Thursday, 27 August 2009

Passport control

10.30 am, Ebbsfleet International station:

(admittedly not unattractive) French border guard:
- Mais... c'est bien vous ça??

I really have to do something about that fringe.

Wednesday, 26 August 2009

Sempre chiuso

I did mean to post a couple more Italy photos.
This lot starts halfway through the week in Bologna. Last time I went to visit Bologna was in between my exams when I was studying as an Erasmus student in Trento. It was afternoon, exam season in a student city, and all I remember are empty arcades, closed facades, and an all-pervading dusty orange-red haze.
I don't know anyone in Bologna, so I wrote to a very nice chap on Couchsurfing who agreed to host me, and I hoped that I would finally get to know the city a bit. I've heard good things.

I got a lovely air-conditioned intercity train from Florence at lunchtime.

On arrival in Bologna, all quiet and red. No reply from my couchsurfer, but then it was siesta hour.

I left my backpack at the station and set to wandering the streets aimlessly and waiting for gelato time. Most of the shop fronts were masked by heavy metal blinds, paper notes fluttering, bearing variations on 'Closed for the holidays'. I took some pictures of the deserted arcades and settled down with my giallo to wait for the bookstores to re-open.

No word from couchsurfer guy.

At around six, having successfully raided the bookshop and gelateria and picked up my bag from the station, and after continued silence from Couchsurfer Guy, I decided to check into the youth hostel. There is only one youth hostel in Bologna, and you have to take the 94 bus from Via Marconi.

Guess what? It turns out that the Via Marconi bus stop is podwójny. Actually there were about six different bus stops labelled Via Marconi, and only two of them were actually on the street in question.
Two bus drivers were leaning on an empty parked bus, smoking. I approached them and asked for the youth hostel.

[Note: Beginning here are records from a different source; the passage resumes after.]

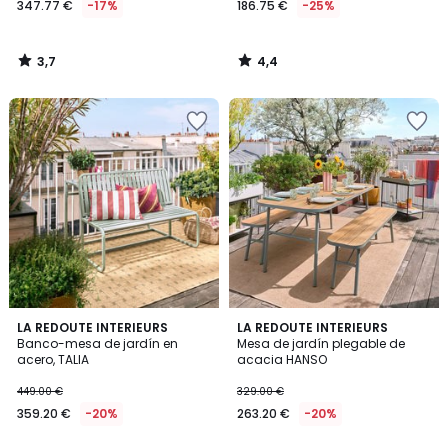
347.77 €
-17%
186.75 €
-25%
en
lugar
de
3,7
4,4
419.00
/
/
5
5
€
17%
descuento
aplicado.
1
3,8
LA REDOUTE INTERIEURS
LA REDOUTE INTERIEURS
/
/ 5
Banco-mesa de jardín en
Mesa de jardín plegable de
5
acero, TALIA
acacia HANSO
449.00 €
329.00 €
359.20 €
-20%
263.20 €
-20%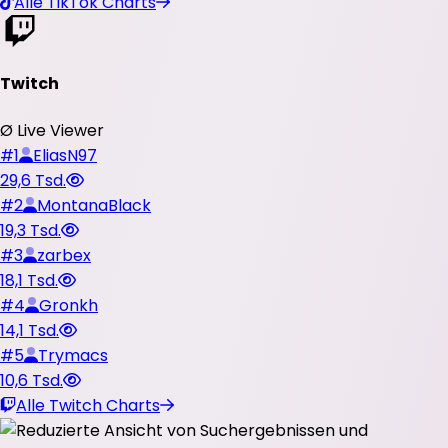
Alle TikTok Charts
Twitch
Ø Live Viewer
#
1
EliasN97
29,6 Tsd.
#
2
MontanaBlack
19,3 Tsd.
#
3
zarbex
18,1 Tsd.
#
4
Gronkh
14,1 Tsd.
#
5
Trymacs
10,6 Tsd.
Alle Twitch Charts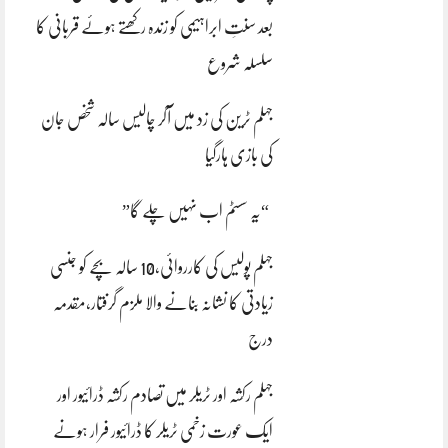
بعد سنتِ ابراہیمی کو زندہ رکھتے ہوئے قربانی کا
سلسلہ شروع
جہلم ٹرین کی زد میں آکر چالیس سالہ شخص جان
کی بازی ہارگیا
“یہ سسٹم اب نہیں چلے گا”
جہلم پولیس کی کارروائی،10 سالہ بچے کو جنسی
زیادتی کا نشانہ بنانے والا ملزم گرفتار،مقدمہ
درج
جہلم رکشہ اور ٹریلر میں تصادم رکشہ ڈرائیور اور
ایک عورت زخمی ٹریلر کا ڈرائیور فرار ہونے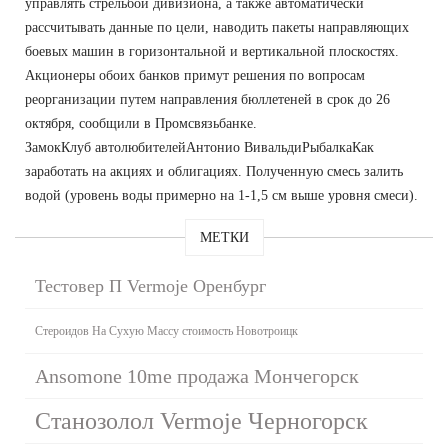
управлять стрельбой дивизиона, а также автоматически
рассчитывать данные по цели, наводить пакеты направляющих
боевых машин в горизонтальной и вертикальной плоскостях.
Акционеры обоих банков примут решения по вопросам
реорганизации путем направления бюллетеней в срок до 26
октября, сообщили в Промсвязьбанке.
ЗамокКлуб автолюбителейАнтонио ВивальдиРыбалкаКак
заработать на акциях и облигациях. Полученную смесь залить
водой (уровень воды примерно на 1-1,5 см выше уровня смеси).
МЕТКИ
Тестовер П Vermoje Оренбург
Стероидов На Сухую Массу стоимость Новотроицк
Ansomone 10me продажа Мончегорск
Станозолол Vermoje Черногорск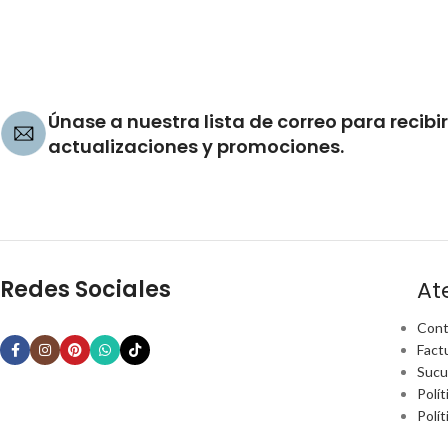
Únase a nuestra lista de correo para recibir
actualizaciones y promociones.
Redes Sociales
At
Cont
Fact
Sucu
Polít
Polí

Frowning and scratching of heads.

In August, in Italy, the buses run at one an hour. At least I think that's how it works. According to the timetable, services marked with a letter 'a' run as Saturday service, those marked with an 's' run as on Sunday, those marked with a 'z' run as if on a bank holiday and anything else apparently doesn't run at all.

- Can't I just walk there? I asked.

Snorts of laughter.

Eventually they advised me to get number 20 from the stop two streets up.
I started walking, saw the bus overtake me, and started to run, backpack, Italian August heat and all.

Ahead of me I saw my one bus an hour start to pull away from the stop.... and then halt at the traffic lights.

I gained the front doors and banged on them furiously. They opened and I leapt on, gasping like a fish out of water.

- To the youth hostel?? I spluttered.
- First say thank you.
Said the bus driver.
- What?!
- Say thank you! For stopping the bus for you!
- Oh. Sure! Thanks, grazie mille! Now about that youth hostel...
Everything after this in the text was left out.